Although the csv file is not large relative to other available datasets that can exceed many gigabytes in size, it still provides good motivation for aggregating the data using SQL and outputting into a Pandas DataFrame. This can all be done conveniently with Pandas's iotools.

This post will explore creating a database file with the Consumer Complaints database and analyzing the data with Pandas and Plotly. I was inspired to use SQL and Plotly in conjunction by this blog post that examines one of the NYC Open Data Portal.

In [1]:
import pandas as pd
import numpy as np
from IPython.display import display
import sqlite3
from sqlalchemy import create_engine
import string
from statsmodels.stats.multicomp import pairwise_tukeyhsd
from scipy import stats
In [2]:
import plotly.plotly as py
from plotly.tools import FigureFactory as FF
from plotly.graph_objs import Bar, Scatter, Marker, Layout, Choropleth, Histogram

Before creating a new database file, the Consumer Complaints csv file can be inspected to get a quick view of what is included.

In [3]:
display(pd.read_csv('raw/Consumer_Complaints.csv', nrows=5).head())
Date received Product Sub-product Issue Sub-issue Consumer complaint narrative Company public response Company State ZIP code Tags Consumer consent provided? Submitted via Date sent to company Company response to consumer Timely response? Consumer disputed? Complaint ID
0 12/5/2011 Credit card NaN Rewards NaN NaN NaN Discover NY 13835 NaN NaN Postal mail 12/6/2011 Closed without relief Yes No 2922
1 12/5/2011 Credit card NaN Billing disputes NaN NaN NaN Capital One NY 11582 NaN NaN Referral 12/5/2011 Closed with relief Yes No 2928
2 12/5/2011 Credit card NaN Closing/Cancelling account NaN NaN NaN Bank of America NC 28411 Servicemember NaN Phone 12/9/2011 Closed with relief Yes Yes 2929
3 12/5/2011 Mortgage Other mortgage Loan modification,collection,foreclosure NaN NaN NaN Wells Fargo & Company VA 20194 NaN NaN Web 12/6/2011 Closed without relief Yes Yes 2931
4 12/5/2011 Credit card NaN Identity theft / Fraud / Embezzlement NaN NaN NaN JPMorgan Chase & Co. IL 60202 NaN NaN Referral 12/5/2011 Closed without relief Yes No 2934

Building the Database

Create the database connection using sqlalchemy create_engine method.

In [4]:
db_conn = create_engine('sqlite:///databases/complaints.db')

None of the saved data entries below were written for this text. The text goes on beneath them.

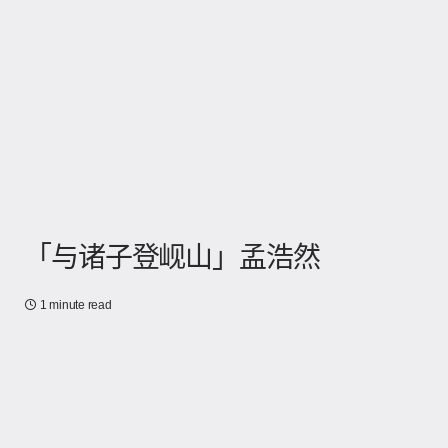
「与诸子登岘山」孟浩然
1 minute read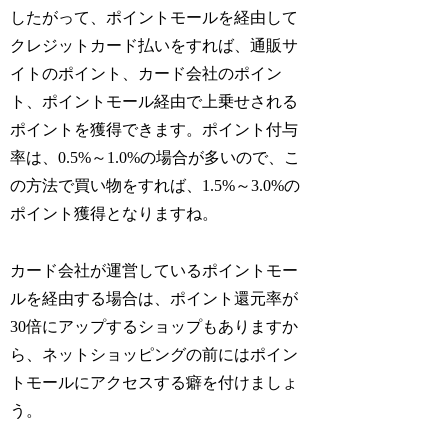
したがって、ポイントモールを経由して
クレジットカード払いをすれば、通販サ
イトのポイント、カード会社のポイン
ト、ポイントモール経由で上乗せされる
ポイントを獲得できます。ポイント付与
率は、0.5%～1.0%の場合が多いので、こ
の方法で買い物をすれば、1.5%～3.0%の
ポイント獲得となりますね。
カード会社が運営しているポイントモー
ルを経由する場合は、ポイント還元率が
30倍にアップするショップもありますか
ら、ネットショッピングの前にはポイン
トモールにアクセスする癖を付けましょ
う。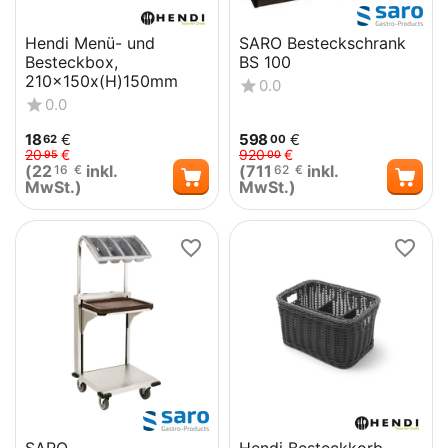
Hendi Menü- und
SARO Besteckschrank
Besteckbox,
BS 100
210x150x(H)150mm
0.0
0.0
18
€
598
€
62
00
20
€
920
€
95
00
(
22
inkl.
(
711
inkl.
16
€
62
€
MwSt.)
MwSt.)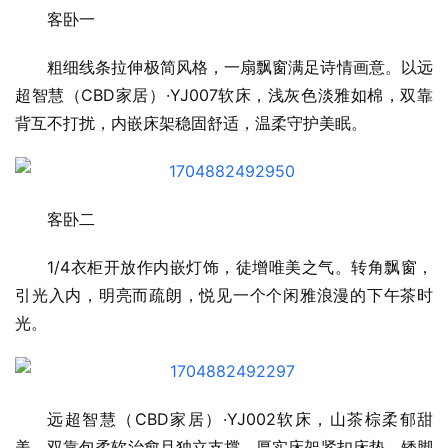
客卧一
粗细线条拉伸极简风格，一扇飘窗满足诗情画意。以远
超智慧（CBD家居）·YJ007软床，浅灰色淡雅如棉，双靠
背互不打扰，内嵌床架稳固舒适，温柔守护美眠。
客卧二
1/4衣柜开放作内嵌灯饰，徒增唯美之气。转角飘窗，
引光入内，明亮而疏朗，悦见一个个闲雅浪漫的下午茶时
光。
远超智慧（CBD家居）·YJ002软床，山茶棕柔郁甜
美，双靠包柔软治愈且独立支撑，厚实床架紧扣床垫，矮脚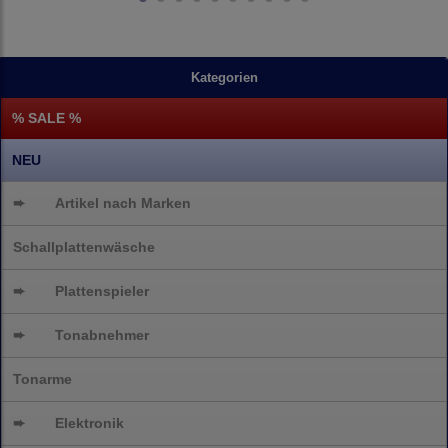
Kategorien
% SALE %
NEU
➨
Artikel nach Marken
Schallplattenwäsche
➨
Plattenspieler
➨
Tonabnehmer
Tonarme
➨
Elektronik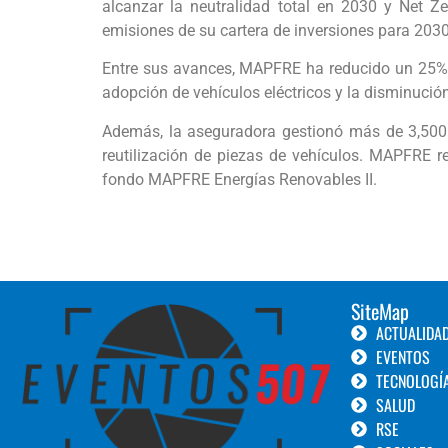
alcanzar la neutralidad total en 2030 y Net Z
emisiones de su cartera de inversiones para 203
Entre sus avances, MAPFRE ha reducido un 25% su
adopción de vehículos eléctricos y la disminució
Además, la aseguradora gestionó más de 3,500 t
reutilización de piezas de vehículos. MAPFRE
fondo MAPFRE Energías Renovables II.
SiteMap
ACTUALIDA
EVENTOS
TECNOLOGÍ
SALUD
RSE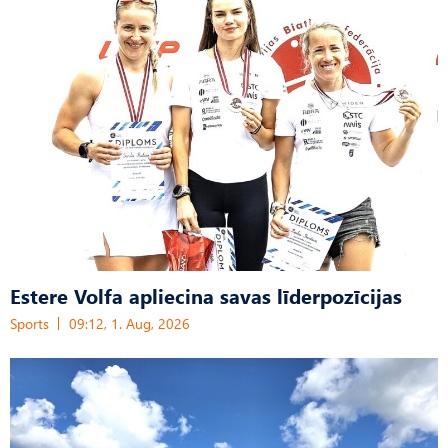
Estere Volfa apliecina savas līderpozīcijas
Sports
09:12, 1. Aug, 2026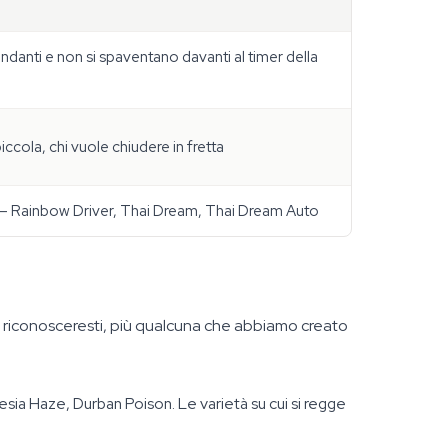
ndanti e non si spaventano davanti al timer della
iccola, chi vuole chiudere in fretta
e — Rainbow Driver, Thai Dream, Thai Dream Auto
he riconosceresti, più qualcuna che abbiamo creato
ia Haze, Durban Poison. Le varietà su cui si regge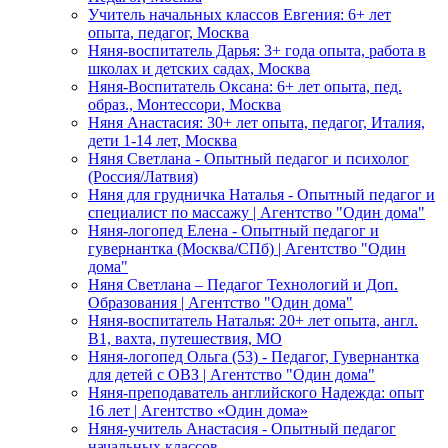
Учитель начальных классов Евгения: 6+ лет
опыта, педагог, Москва
Няня-воспитатель Дарья: 3+ года опыта, работа в
школах и детских садах, Москва
Няня-Воспитатель Оксана: 6+ лет опыта, пед.
образ., Монтессори, Москва
Няня Анастасия: 30+ лет опыта, педагог, Италия,
дети 1-14 лет, Москва
Няня Светлана - Опытный педагог и психолог
(Россия/Латвия)
Няня для грудничка Наталья - Опытный педагог и
специалист по массажу | Агентство "Один дома"
Няня-логопед Елена - Опытный педагог и
гувернантка (Москва/СПб) | Агентство "Один
дома"
Няня Светлана – Педагог Технологий и Доп.
Образования | Агентство "Один дома"
Няня-воспитатель Наталья: 20+ лет опыта, англ.
B1, вахта, путешествия, МО
Няня-логопед Ольга (53) - Педагог, Гувернантка
для детей с ОВЗ | Агентство "Один дома"
Няня-преподаватель английского Надежда: опыт
16 лет | Агентство «Один дома»
Няня-учитель Анастасия - Опытный педагог
начальных классов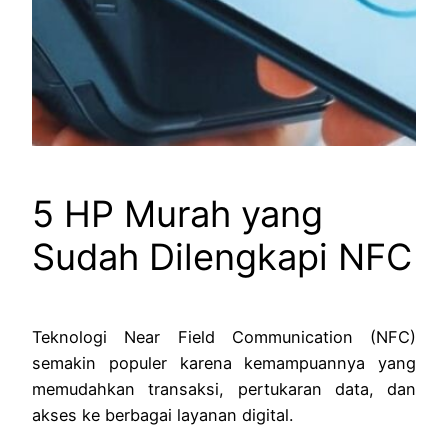
5 HP Murah yang
Sudah Dilengkapi NFC
Teknologi Near Field Communication (NFC)
semakin populer karena kemampuannya yang
memudahkan transaksi, pertukaran data, dan
akses ke berbagai layanan digital.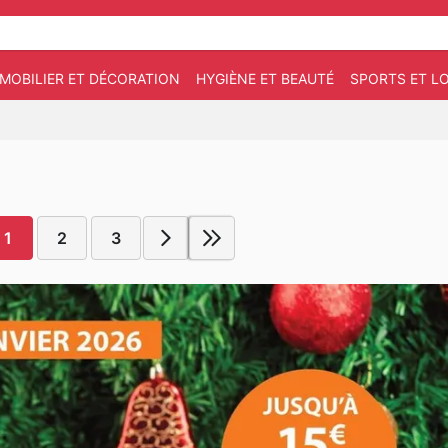
MOBILIER ET DÉCORATION
HYGIÈNE ET BEAUTÉ
SPORTS ET LO
1
2
3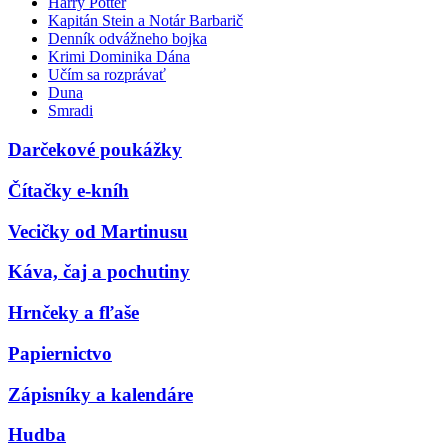
Harry Potter
Kapitán Stein a Notár Barbarič
Denník odvážneho bojka
Krimi Dominika Dána
Učím sa rozprávať
Duna
Smradi
Darčekové poukážky
Čítačky e-kníh
Vecičky od Martinusu
Káva, čaj a pochutiny
Hrnčeky a fľaše
Papiernictvo
Zápisníky a kalendáre
Hudba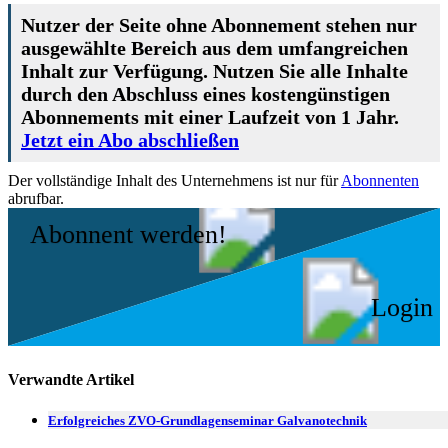
Nutzer der Seite ohne Abonnement stehen nur
ausgewählte Bereich aus dem umfangreichen
Inhalt zur Verfügung. Nutzen Sie alle Inhalte
durch den Abschluss eines kostengünstigen
Abonnements mit einer Laufzeit von 1 Jahr.
Jetzt ein Abo abschließen
Der vollständige Inhalt des Unternehmens ist nur für
Abonnenten
abrufbar.
Abonnent werden!
Login
Verwandte Artikel
Erfolgreiches ZVO-Grundlagenseminar Galvanotechnik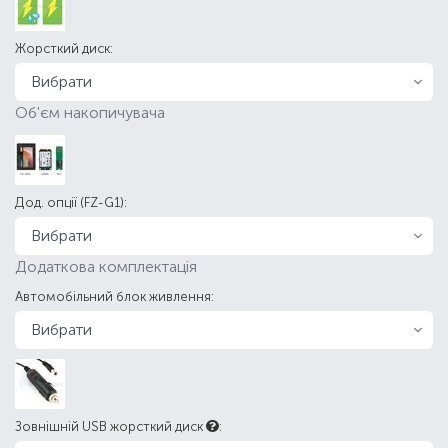
Жорсткий диск:
Об'єм накопичувача
Дод. опції (FZ-G1):
Додаткова комплектація
Автомобільний блок живлення:
Зовнішній USB жорсткий диск
: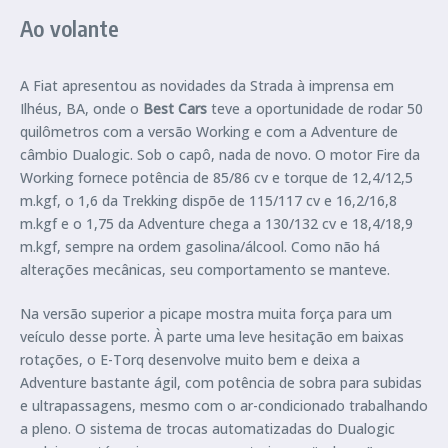
Ao volante
A Fiat apresentou as novidades da Strada à imprensa em
Ilhéus, BA, onde o
Best Cars
teve a oportunidade de rodar 50
quilômetros com a versão Working e com a Adventure de
câmbio Dualogic. Sob o capô, nada de novo. O motor Fire da
Working fornece potência de 85/86 cv e torque de 12,4/12,5
m.kgf, o 1,6 da Trekking dispõe de 115/117 cv e 16,2/16,8
m.kgf e o 1,75 da Adventure chega a 130/132 cv e 18,4/18,9
m.kgf, sempre na ordem gasolina/álcool. Como não há
alterações mecânicas, seu comportamento se manteve.
Na versão superior a picape mostra muita força para um
veículo desse porte. À parte uma leve hesitação em baixas
rotações, o E-Torq desenvolve muito bem e deixa a
Adventure bastante ágil, com potência de sobra para subidas
e ultrapassagens, mesmo com o ar-condicionado trabalhando
a pleno. O sistema de trocas automatizadas do Dualogic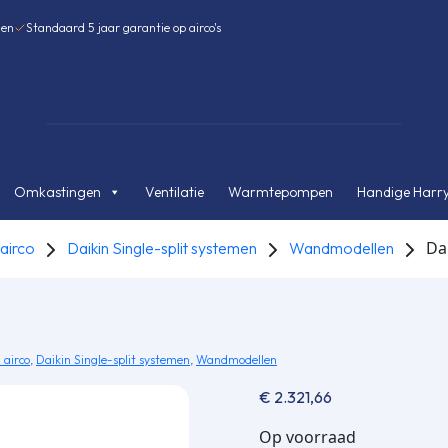
gen
Standaard 5 jaar garantie op airco's
Omkastingen
Ventilatie
Warmtepompen
Handige Harry
Da
 airco
Daikin Single-split systemen
Wandmodellen
 airco
,
Daikin Single-split systemen
,
Wandmodellen
€
2.321,66
Op voorraad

The amount of rows in the csv to process on each iteration

In [5]:
chunks = 25000

The csv data is processed and appended to the database created above. As each chunk is processed, the data columns are formatted to remove whitespace and make each word proper case.

In [6]:
for data in pd.read_csv('raw/Consumer_Complaints.csv', chunksize=chunks,
                       iterator=True, encoding='utf-8'):
    
    data = data.rename(columns={col: col.replace('-', ' ') for col in data.columns})
    data = data.rename(columns={col: col.strip() for col in data.columns})
    data = data.rename(columns={col: string.capwords(col) for col in data.columns})
    data = data.rename(columns={col: col.replace(' ', '') for col in data.columns})
    
    data.to_sql('data', db_conn, if_exists='append')

To confirm the data was processed and appended to the database correctly, a quick query can be ran to display the first 10 rows of the database.

In [7]:
pd.read_sql_query('SELECT * FROM data LIMIT 10', db_conn)
Out[7]:
index DateReceived Product SubProduct Issue SubIssue ConsumerComplaintNarrative CompanyPublicResponse Company State ZipCode Tags ConsumerConsentProvided? SubmittedVia DateSentToCompany CompanyResponseToConsumer TimelyResponse? ConsumerDisputed? ComplaintId
0 0 12/5/2011 Credit card None Rewards None None None Discover NY 13835 None None Postal mail 12/6/2011 Closed without relief Yes No 2922
1 1 12/5/2011 Credit card None Billing disputes None None None Capital One NY 11582 None None Referral 12/5/2011 Closed with relief Yes No 2928
2 2 12/5/2011 Credit card None Closing/Cancelling account None None None Bank of America NC 28411 Servicemember None Phone 12/9/2011 Closed with relief Yes Yes 2929
3 3 12/5/2011 Mortgage Other mortgage Loan modification,collection,foreclosure None None None Wells Fargo & Company VA 20194 None None Web 12/6/2011 Closed without relief Yes Yes 2931
4 4 12/5/2011 Credit card None Identity theft / Fraud / Embezzlement None None None JPMorgan Chase & Co. IL 60202 None None Referral 12/5/2011 Closed without relief Yes No 2934
5 5 12/5/2011 Credit card None Collection debt dispute None None None Bank of America CA 95648 None None Referral 12/5/2011 Closed with relief Yes No 2937
6 6 12/5/2011 Credit card None Credit determination None None None JPMorgan Chase & Co. TX 78041 None None Fax 12/9/2011 Closed without relief Yes Yes 2939
7 7 12/5/2011 Credit card None Billing disputes None None None Capital One VT 5043 None None Referral 12/5/2011 Closed with relief Yes No 2940
8 8 12/5/2011 Credit card None Credit card protection / Debt protection None None None Capital One KS 67579 Older American None Phone 12/9/2011 Closed without relief Yes No 2942
9 9 12/5/2011 Credit card None Credit reporting None None None JPMorgan Chase & Co. CA 94127 None None Referral 12/5/2011 Closed without relief Yes Yes 1940

With the data processed into a database file, we can begin analyzing the data.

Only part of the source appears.